Beyond online retailers launching pop-ups, traditional retailers also are changing focus. On Melrose Place, Nordstrom, which is known to occupy an average of 140K SF of retail space at malls, introduced Nordstrom Local, a 3K SF concept store. The store provides a more personalized and intimate shopping experience and a much smaller footprint.

Nike introduced its new Nike Live concept store down the block on Melrose Avenue. The store brings together digital elements for a personalized physical shopping experience for its consumers.

“People have so many choices now, you have to have a reason to get people inside the stores,” said Morgan, who was one of the brokers that represented the landlord in the Nike deal. “There are certain things you can’t buy online. You can’t buy an experience. You can’t go to Disneyland online.”

Other landlords find solutions in repositioning properties. Along Santa Monica’s Third Street Promenade, where more than 11 million visitors come each year, many of the retail storefronts that once lined the popular outdoor pedestrian mall have become creative offices or mixed-use properties.

Such repositioning can require new conversations about what is wanted out of a property.
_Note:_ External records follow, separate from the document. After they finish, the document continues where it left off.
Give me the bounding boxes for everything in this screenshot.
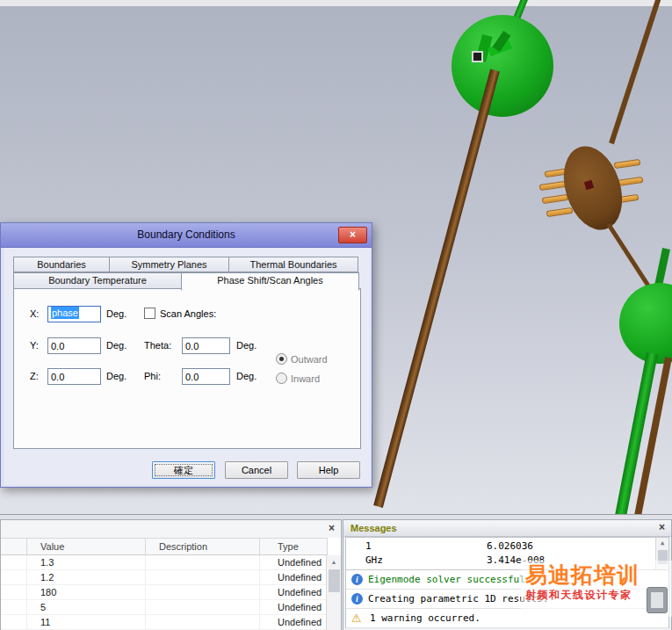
table-row[interactable]: 1.2 Undefined [1,570,328,585]
x-input-selected-text: phase [51,307,79,319]
antenna-sphere-top [452,15,553,117]
parameter-table-body: 1.3 Undefined 1.2 Undefined 180 Undefine… [1,555,328,630]
tab-boundaries[interactable]: Boundaries [13,257,110,272]
feed-rod-link [606,223,650,288]
outward-label[interactable]: Outward [291,354,328,365]
dialog-title: Boundary Conditions [137,228,235,241]
connector-pin [542,194,569,204]
y-input[interactable] [47,337,101,354]
cell-value: 1.2 [27,570,146,584]
watermark-title: 易迪拓培训 [521,561,672,588]
cell-type: Undefined [260,555,328,569]
port-marker [472,51,483,62]
outward-radio[interactable] [276,353,287,365]
theta-label: Theta: [144,340,171,351]
tab-boundary-temperature[interactable]: Boundary Temperature [13,272,182,289]
parameter-panel-close-button[interactable]: × [325,523,338,535]
y-label: Y: [30,340,39,351]
phi-label: Phi: [144,371,161,381]
z-label: Z: [30,371,39,381]
message-text: 1 warning occurred. [370,612,481,624]
parameter-table-header: Value Description Type [1,538,328,555]
phi-deg-label: Deg. [236,371,257,381]
connector-pin [539,181,567,191]
dialog-close-button[interactable]: × [338,227,367,243]
table-row[interactable]: 1.3 Undefined [1,555,328,570]
dialog-client-area: Boundaries Symmetry Planes Thermal Bound… [4,248,370,485]
x-label: X: [30,308,39,319]
cell-value: 1.3 [27,555,146,569]
connector-disk [553,139,632,237]
cell-description [146,585,260,599]
phase-shift-pane: X: phase Deg. Scan Angles: Y: Deg. Theta… [13,288,361,449]
column-header-type[interactable]: Type [260,539,328,554]
y-deg-label: Deg. [106,340,126,351]
tab-symmetry-planes[interactable]: Symmetry Planes [109,257,229,272]
messages-title: Messages [350,523,397,533]
inward-radio[interactable] [276,373,287,384]
cell-type: Undefined [260,570,328,584]
column-header-description[interactable]: Description [146,539,260,554]
scan-angles-checkbox[interactable] [144,308,155,319]
info-icon: i [351,593,363,605]
column-header-blank[interactable] [1,539,27,554]
connector-pin [614,159,641,169]
cancel-button[interactable]: Cancel [225,461,288,479]
viewport-top-edge [0,0,672,6]
close-icon: × [329,522,335,534]
scan-angles-label[interactable]: Scan Angles: [160,308,216,319]
cell-description [146,615,260,629]
x-input[interactable]: phase [47,306,101,322]
cell-description [146,600,260,614]
watermark: 易迪拓培训 射频和天线设计专家 [521,561,672,617]
messages-titlebar[interactable]: Messages × [343,520,671,537]
cell-value: 180 [27,585,146,599]
boundary-conditions-dialog: Boundary Conditions × Boundaries Symmetr… [0,222,372,488]
tab-thermal-boundaries[interactable]: Thermal Boundaries [228,257,358,272]
cell-type: Undefined [260,585,328,599]
cell-value: 11 [27,615,146,629]
radio-dot [279,357,284,361]
connector-pin [546,207,574,217]
parameter-list-panel: × Value Description Type 1.3 Undefined 1… [0,519,342,630]
column-header-value[interactable]: Value [27,539,146,554]
table-row[interactable]: 11 Undefined [1,615,328,630]
table-row[interactable]: 5 Undefined [1,600,328,615]
messages-close-button[interactable]: × [655,522,668,534]
theta-deg-label: Deg. [236,340,257,351]
close-icon: × [659,521,665,533]
watermark-logo-icon [647,587,668,613]
cell-description [146,570,260,584]
phi-input[interactable] [182,368,230,385]
feed-rod-top-right [609,0,662,144]
cell-type: Undefined [260,600,328,614]
z-deg-label: Deg. [106,371,126,381]
close-icon: × [350,228,356,241]
x-deg-label: Deg. [106,308,126,319]
cell-type: Undefined [260,615,328,629]
ok-button[interactable]: 確定 [152,461,215,479]
parameter-table-scrollbar[interactable]: ▲ [326,555,341,630]
theta-input[interactable] [182,337,230,354]
table-row[interactable]: 180 Undefined [1,585,328,600]
scroll-up-icon[interactable]: ▲ [327,555,341,568]
z-input[interactable] [47,368,101,385]
cell-value: 5 [27,600,146,614]
warning-icon: ⚠ [351,612,365,624]
tab-row-1: Boundaries Symmetry Planes Thermal Bound… [13,257,358,272]
help-button[interactable]: Help [297,461,360,479]
dialog-titlebar[interactable]: Boundary Conditions × [1,223,372,248]
parameter-panel-titlebar [1,520,341,538]
inward-label[interactable]: Inward [291,373,320,384]
tab-row-2: Boundary Temperature Phase Shift/Scan An… [13,272,359,289]
cell-description [146,555,260,569]
info-icon: i [351,574,363,585]
scroll-up-icon[interactable]: ▲ [656,538,668,549]
tab-phase-shift-scan-angles[interactable]: Phase Shift/Scan Angles [181,272,359,291]
scrollbar-thumb[interactable] [329,569,340,592]
feed-rod-main [373,69,500,508]
message-text: Eigenmode solver successful [368,574,525,585]
freq-cell: GHz [365,553,383,568]
antenna-sphere-right [619,283,672,364]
Lee & Associates’ Bacani said cities need to partner with tenants. Recently, he was involved in a deal in which a local church was planning to occupy a vacant retail space in downtown Monrovia, California. City officials were hesitant at first because churches don’t generate sales tax.

Bacani said he suggested the church open a coffee shop and an independent bookstore. Those could generate sales tax while the church services could be held in the back of the property.  

Though the deal never materialized, Bacani said “the point is, we have to come up with creative concepts to fill these vacant storefronts that benefit the tenant and the city.”

While landlords grapple with the best path forward for solving the problem of empty storefronts, Talanian sees the current scenario as more a shifting period than the retail apocalypse touted in headlines. He has had positive feedback from tenants who ran pop-ups from his company’s buildings on Newbury Street and were interested in inking longer-term leases.

He has noticed more stores opening along the corridor in recent months that make him optimistic about the retail hub’s future and sees them as proof a vacancy fee isn’t needed to bring more tenants in.

“It’s always been cyclical upward, and it will continue. We’re just in a shift period,” he said. “It’s the natural cycle of retail, and a number of things can be at play. Is it tough zoning? Price point? It’s a lot of factors, and there’s not one silver bullet."

CORRECTION, AUG. 13, 1:52 P.M. PT: A previous version of this story misspelled the name of Cushman & Wakefield Vice Chairman Kazuko Morgan. The story has been updated.